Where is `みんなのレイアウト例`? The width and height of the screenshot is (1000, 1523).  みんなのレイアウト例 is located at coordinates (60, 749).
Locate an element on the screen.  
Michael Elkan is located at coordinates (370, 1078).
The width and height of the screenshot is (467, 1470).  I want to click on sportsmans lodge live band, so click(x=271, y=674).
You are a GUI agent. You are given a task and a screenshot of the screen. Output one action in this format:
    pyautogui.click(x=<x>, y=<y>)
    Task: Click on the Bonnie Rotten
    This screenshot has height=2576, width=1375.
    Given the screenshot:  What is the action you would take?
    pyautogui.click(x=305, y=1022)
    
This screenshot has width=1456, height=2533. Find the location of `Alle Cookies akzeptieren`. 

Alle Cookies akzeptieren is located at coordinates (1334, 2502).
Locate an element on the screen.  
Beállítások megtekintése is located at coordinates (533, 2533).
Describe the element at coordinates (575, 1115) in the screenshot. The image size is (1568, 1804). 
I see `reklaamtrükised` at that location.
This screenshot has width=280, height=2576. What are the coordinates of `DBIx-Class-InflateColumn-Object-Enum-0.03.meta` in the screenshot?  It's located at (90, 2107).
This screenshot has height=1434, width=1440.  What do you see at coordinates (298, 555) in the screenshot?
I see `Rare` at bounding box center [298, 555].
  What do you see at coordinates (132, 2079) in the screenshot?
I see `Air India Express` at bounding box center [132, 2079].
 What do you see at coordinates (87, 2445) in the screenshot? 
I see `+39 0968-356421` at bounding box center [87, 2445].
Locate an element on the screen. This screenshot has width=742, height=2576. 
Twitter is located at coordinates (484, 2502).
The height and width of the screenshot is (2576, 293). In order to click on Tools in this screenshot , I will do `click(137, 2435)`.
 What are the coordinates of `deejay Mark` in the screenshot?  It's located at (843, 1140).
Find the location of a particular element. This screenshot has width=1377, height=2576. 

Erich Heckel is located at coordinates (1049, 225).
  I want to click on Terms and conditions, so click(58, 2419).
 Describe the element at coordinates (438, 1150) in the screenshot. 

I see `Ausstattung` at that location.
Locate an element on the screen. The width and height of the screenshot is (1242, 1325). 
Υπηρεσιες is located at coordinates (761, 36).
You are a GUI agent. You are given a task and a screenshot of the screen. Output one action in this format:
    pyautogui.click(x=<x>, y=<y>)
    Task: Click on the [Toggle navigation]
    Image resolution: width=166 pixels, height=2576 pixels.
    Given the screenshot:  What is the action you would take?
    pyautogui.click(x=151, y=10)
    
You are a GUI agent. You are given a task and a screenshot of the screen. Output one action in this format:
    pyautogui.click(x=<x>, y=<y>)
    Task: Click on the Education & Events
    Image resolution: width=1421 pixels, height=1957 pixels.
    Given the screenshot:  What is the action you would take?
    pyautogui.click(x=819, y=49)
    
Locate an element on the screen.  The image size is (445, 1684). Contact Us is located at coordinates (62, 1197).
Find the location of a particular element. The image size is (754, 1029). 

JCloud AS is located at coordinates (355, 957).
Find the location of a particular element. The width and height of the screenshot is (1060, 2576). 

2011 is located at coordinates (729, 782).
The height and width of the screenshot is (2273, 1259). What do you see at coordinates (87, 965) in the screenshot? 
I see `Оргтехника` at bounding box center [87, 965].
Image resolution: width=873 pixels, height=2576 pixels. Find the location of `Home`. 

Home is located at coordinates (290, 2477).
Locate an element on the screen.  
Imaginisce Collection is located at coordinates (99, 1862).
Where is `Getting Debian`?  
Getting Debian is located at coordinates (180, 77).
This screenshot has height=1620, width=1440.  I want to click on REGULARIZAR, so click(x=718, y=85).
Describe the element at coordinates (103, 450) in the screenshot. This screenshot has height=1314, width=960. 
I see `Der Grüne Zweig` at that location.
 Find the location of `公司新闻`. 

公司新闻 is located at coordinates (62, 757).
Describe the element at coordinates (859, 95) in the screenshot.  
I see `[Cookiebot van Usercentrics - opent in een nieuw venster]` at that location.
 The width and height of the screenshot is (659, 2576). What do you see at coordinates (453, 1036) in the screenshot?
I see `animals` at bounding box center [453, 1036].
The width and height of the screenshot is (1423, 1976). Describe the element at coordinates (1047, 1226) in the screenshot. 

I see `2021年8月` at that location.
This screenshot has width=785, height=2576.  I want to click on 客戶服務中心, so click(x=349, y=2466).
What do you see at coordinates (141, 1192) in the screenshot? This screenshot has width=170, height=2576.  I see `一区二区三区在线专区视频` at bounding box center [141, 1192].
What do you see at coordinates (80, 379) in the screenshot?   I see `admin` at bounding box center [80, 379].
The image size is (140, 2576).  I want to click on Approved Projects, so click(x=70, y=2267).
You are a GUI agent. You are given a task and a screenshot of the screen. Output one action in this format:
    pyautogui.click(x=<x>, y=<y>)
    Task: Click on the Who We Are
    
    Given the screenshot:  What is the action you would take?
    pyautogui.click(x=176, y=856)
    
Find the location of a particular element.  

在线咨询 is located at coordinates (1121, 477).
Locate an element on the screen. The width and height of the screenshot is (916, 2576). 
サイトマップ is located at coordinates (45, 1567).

▶ [What to work on]: Restate every entry word for word.

▶ [Solution to this exercise]:
Where is `みんなのレイアウト例`? The width and height of the screenshot is (1000, 1523).  みんなのレイアウト例 is located at coordinates (60, 749).
Locate an element on the screen.  
Michael Elkan is located at coordinates (370, 1078).
The width and height of the screenshot is (467, 1470).  I want to click on sportsmans lodge live band, so click(x=271, y=674).
You are a GUI agent. You are given a task and a screenshot of the screen. Output one action in this format:
    pyautogui.click(x=<x>, y=<y>)
    Task: Click on the Bonnie Rotten
    This screenshot has height=2576, width=1375.
    Given the screenshot:  What is the action you would take?
    pyautogui.click(x=305, y=1022)
    
This screenshot has width=1456, height=2533. Find the location of `Alle Cookies akzeptieren`. 

Alle Cookies akzeptieren is located at coordinates (1334, 2502).
Locate an element on the screen.  
Beállítások megtekintése is located at coordinates (533, 2533).
Describe the element at coordinates (575, 1115) in the screenshot. The image size is (1568, 1804). 
I see `reklaamtrükised` at that location.
This screenshot has width=280, height=2576. What are the coordinates of `DBIx-Class-InflateColumn-Object-Enum-0.03.meta` in the screenshot?  It's located at (90, 2107).
This screenshot has height=1434, width=1440.  What do you see at coordinates (298, 555) in the screenshot?
I see `Rare` at bounding box center [298, 555].
  What do you see at coordinates (132, 2079) in the screenshot?
I see `Air India Express` at bounding box center [132, 2079].
 What do you see at coordinates (87, 2445) in the screenshot? 
I see `+39 0968-356421` at bounding box center [87, 2445].
Locate an element on the screen. This screenshot has width=742, height=2576. 
Twitter is located at coordinates (484, 2502).
The height and width of the screenshot is (2576, 293). In order to click on Tools in this screenshot , I will do `click(137, 2435)`.
 What are the coordinates of `deejay Mark` in the screenshot?  It's located at (843, 1140).
Find the location of a particular element. This screenshot has width=1377, height=2576. 

Erich Heckel is located at coordinates (1049, 225).
  I want to click on Terms and conditions, so click(58, 2419).
 Describe the element at coordinates (438, 1150) in the screenshot. 

I see `Ausstattung` at that location.
Locate an element on the screen. The width and height of the screenshot is (1242, 1325). 
Υπηρεσιες is located at coordinates (761, 36).
You are a GUI agent. You are given a task and a screenshot of the screen. Output one action in this format:
    pyautogui.click(x=<x>, y=<y>)
    Task: Click on the [Toggle navigation]
    Image resolution: width=166 pixels, height=2576 pixels.
    Given the screenshot:  What is the action you would take?
    pyautogui.click(x=151, y=10)
    
You are a GUI agent. You are given a task and a screenshot of the screen. Output one action in this format:
    pyautogui.click(x=<x>, y=<y>)
    Task: Click on the Education & Events
    Image resolution: width=1421 pixels, height=1957 pixels.
    Given the screenshot:  What is the action you would take?
    pyautogui.click(x=819, y=49)
    
Locate an element on the screen.  The image size is (445, 1684). Contact Us is located at coordinates (62, 1197).
Find the location of a particular element. The image size is (754, 1029). 

JCloud AS is located at coordinates (355, 957).
Find the location of a particular element. The width and height of the screenshot is (1060, 2576). 

2011 is located at coordinates (729, 782).
The height and width of the screenshot is (2273, 1259). What do you see at coordinates (87, 965) in the screenshot? 
I see `Оргтехника` at bounding box center [87, 965].
Image resolution: width=873 pixels, height=2576 pixels. Find the location of `Home`. 

Home is located at coordinates (290, 2477).
Locate an element on the screen.  
Imaginisce Collection is located at coordinates (99, 1862).
Where is `Getting Debian`?  
Getting Debian is located at coordinates (180, 77).
This screenshot has height=1620, width=1440.  I want to click on REGULARIZAR, so click(x=718, y=85).
Describe the element at coordinates (103, 450) in the screenshot. This screenshot has height=1314, width=960. 
I see `Der Grüne Zweig` at that location.
 Find the location of `公司新闻`. 

公司新闻 is located at coordinates (62, 757).
Describe the element at coordinates (859, 95) in the screenshot.  
I see `[Cookiebot van Usercentrics - opent in een nieuw venster]` at that location.
 The width and height of the screenshot is (659, 2576). What do you see at coordinates (453, 1036) in the screenshot?
I see `animals` at bounding box center [453, 1036].
The width and height of the screenshot is (1423, 1976). Describe the element at coordinates (1047, 1226) in the screenshot. 

I see `2021年8月` at that location.
This screenshot has width=785, height=2576.  I want to click on 客戶服務中心, so click(x=349, y=2466).
What do you see at coordinates (141, 1192) in the screenshot? This screenshot has width=170, height=2576.  I see `一区二区三区在线专区视频` at bounding box center [141, 1192].
What do you see at coordinates (80, 379) in the screenshot?   I see `admin` at bounding box center [80, 379].
The image size is (140, 2576).  I want to click on Approved Projects, so click(x=70, y=2267).
You are a GUI agent. You are given a task and a screenshot of the screen. Output one action in this format:
    pyautogui.click(x=<x>, y=<y>)
    Task: Click on the Who We Are
    
    Given the screenshot:  What is the action you would take?
    pyautogui.click(x=176, y=856)
    
Find the location of a particular element.  

在线咨询 is located at coordinates (1121, 477).
Locate an element on the screen. The width and height of the screenshot is (916, 2576). 
サイトマップ is located at coordinates (45, 1567).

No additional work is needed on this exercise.